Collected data
--- START ---
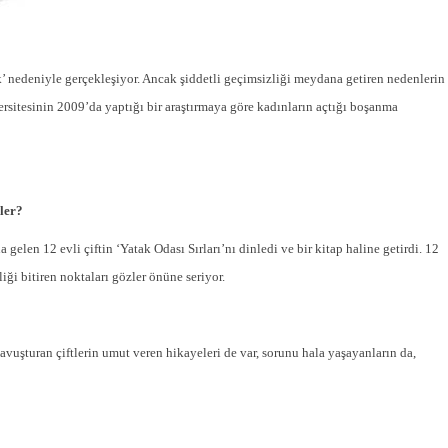
’ nedeniyle gerçekleşiyor. Ancak şiddetli geçimsizliği meydana getiren nedenlerin
itesinin 2009’da yaptığı bir araştırmaya göre kadınların açtığı boşanma
eler?
gelen 12 evli çiftin ‘Yatak Odası Sırları’nı dinledi ve bir kitap haline getirdi. 12
iği bitiren noktaları gözler önüne seriyor.
vuşturan çiftlerin umut veren hikayeleri de var, sorunu hala yaşayanların da,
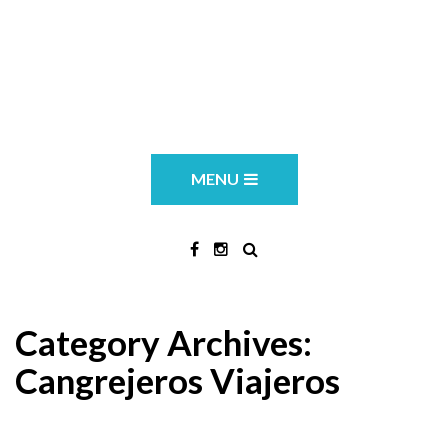
MENU
Category Archives:
Cangrejeros Viajeros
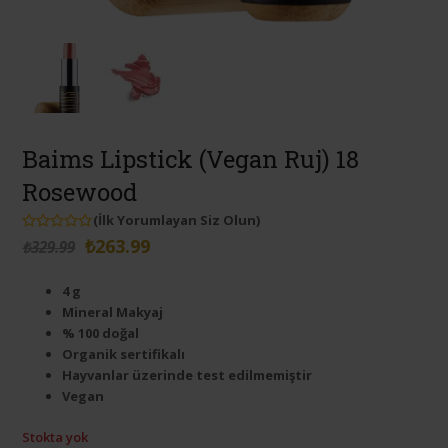
Baims Lipstick (Vegan Ruj) 18
Rosewood
(
İlk Yorumlayan Siz Olun
)
Orijinal
Şu
5
₺
263.99
₺
329.99
üzerinden
0
fiyat:
andaki
oy
4 g
aldı
₺329.99.
fiyat:
Mineral Makyaj
₺263.99.
% 100 doğal
Organik sertifikalı
Hayvanlar üzerinde test edilmemiştir
Vegan
Stokta yok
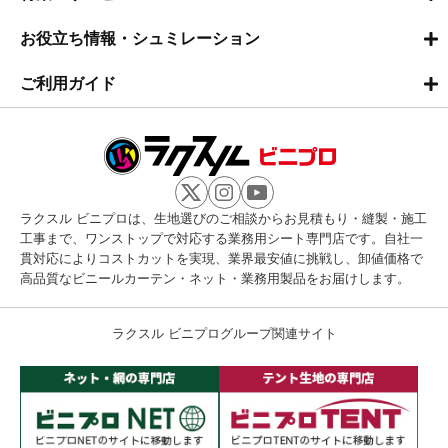
お役立ち情報・シュミレーション
ご利用ガイド
ラクスル ビニプロは、生地選びのご相談からお見積もり・縫製・施工
工事まで、ワンストップで対応する業務用シート専門店です。自社一
貫対応によりコストカットを実現、業界最安値に挑戦し、卸値価格で
高品質なビニールカーテン・ネット・業務用製品をお届けします。
ラクスル ビニプログループ関連サイト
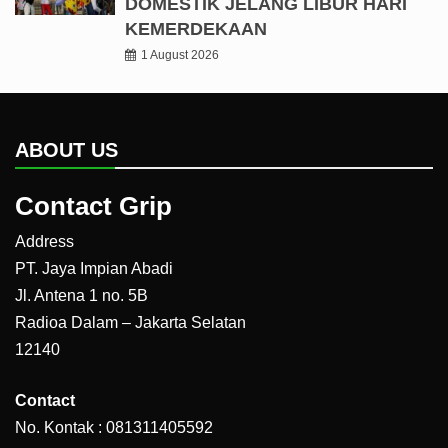
DOMESTIK JELANG LIBUR HARI
KEMERDEKAAN
1 August 2026
ABOUT US
Contact Grip
Address
PT. Jaya Impian Abadi
Jl. Antena 1 no. 5B
Radioa Dalam – Jakarta Selatan
12140
Contact
No. Kontak : 081311405592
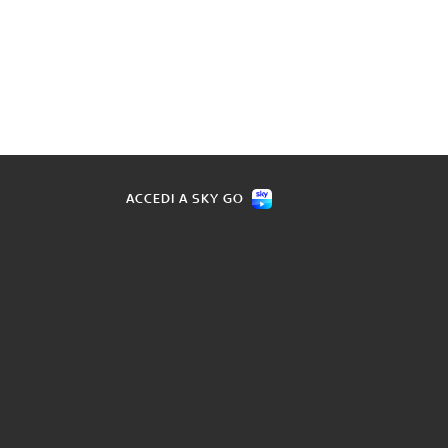
ACCEDI A SKY GO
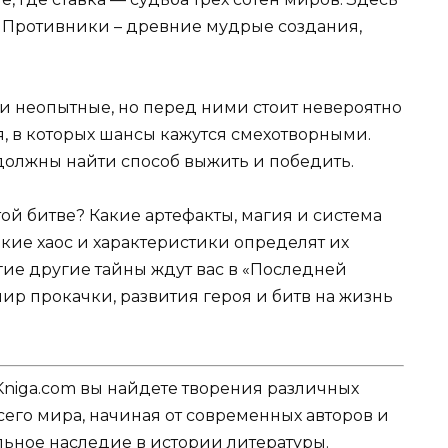
. Противники – древние мудрые создания,
и неопытные, но перед ними стоит невероятно
, в которых шансы кажутся смехотворными.
 должны найти способ выжить и победить.
той битве? Какие артефакты, магия и система
кие хаос и характеристики определят их
гие другие тайны ждут вас в «Последней
мир прокачки, развития героя и битв на жизнь
Kniga.com вы найдете творения различных
сего мира, начиная от современных авторов и
ельное наследие в истории литературы.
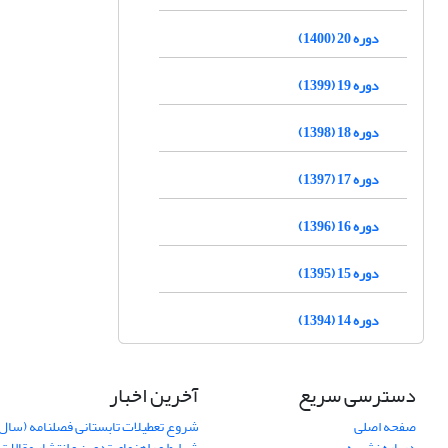
دوره 20 (1400)
دوره 19 (1399)
دوره 18 (1398)
دوره 17 (1397)
دوره 16 (1396)
دوره 15 (1395)
دوره 14 (1394)
دسترسی سریع
آخرین اخبار
صفحه اصلی
شروع تعطیلات تابستانی فصلنامه (سال 1399)
درباره نشریه
شرایط و راهنمای تدوین و انتشار مقالات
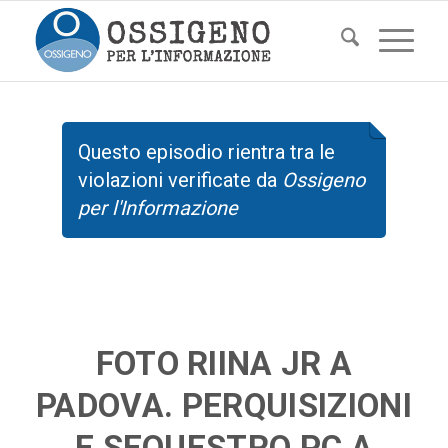
Questo episodio rientra tra le
violazioni verificate da
Ossigeno
per l'Informazione
FOTO RIINA JR A
PADOVA. PERQUISIZIONI
E SEQUESTRO PC A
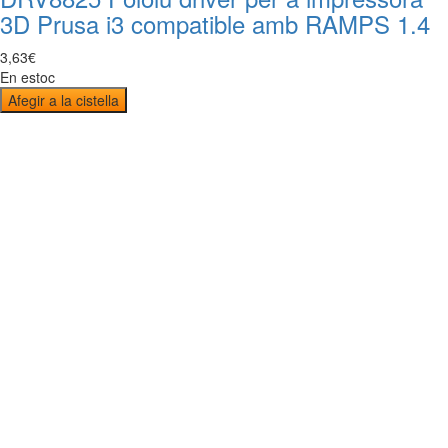
3D Prusa i3 compatible amb RAMPS 1.4
3
,
63
€
En estoc
Afegir a la cistella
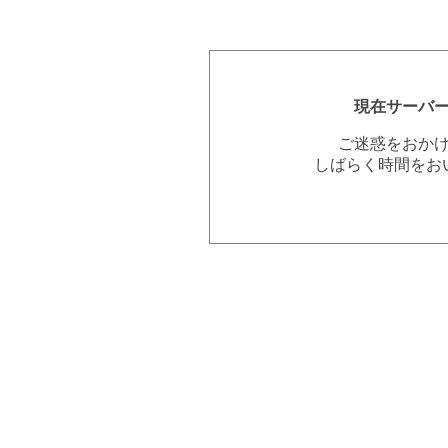
現在サーバ
ご迷惑をおか
しばらく時間をお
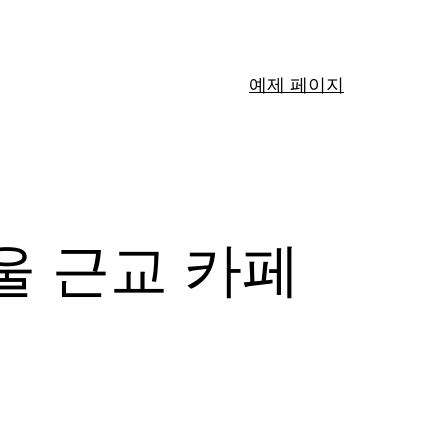
예제 페이지
울 근교 카페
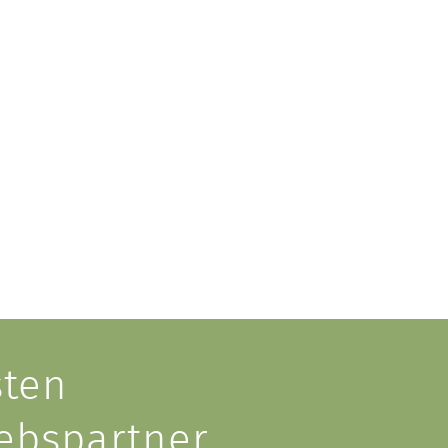
ten
iebspartner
--- END ---
WORK TO COMPLETE ▸ Where does "ラクスル" appear in the records above? Copy each line that holds it.

SOLUTION BELOW ▸
ラクスル ビニプロは、生地選びのご相談からお見積もり・縫製・施工
ラクスル ビニプログループ関連サイト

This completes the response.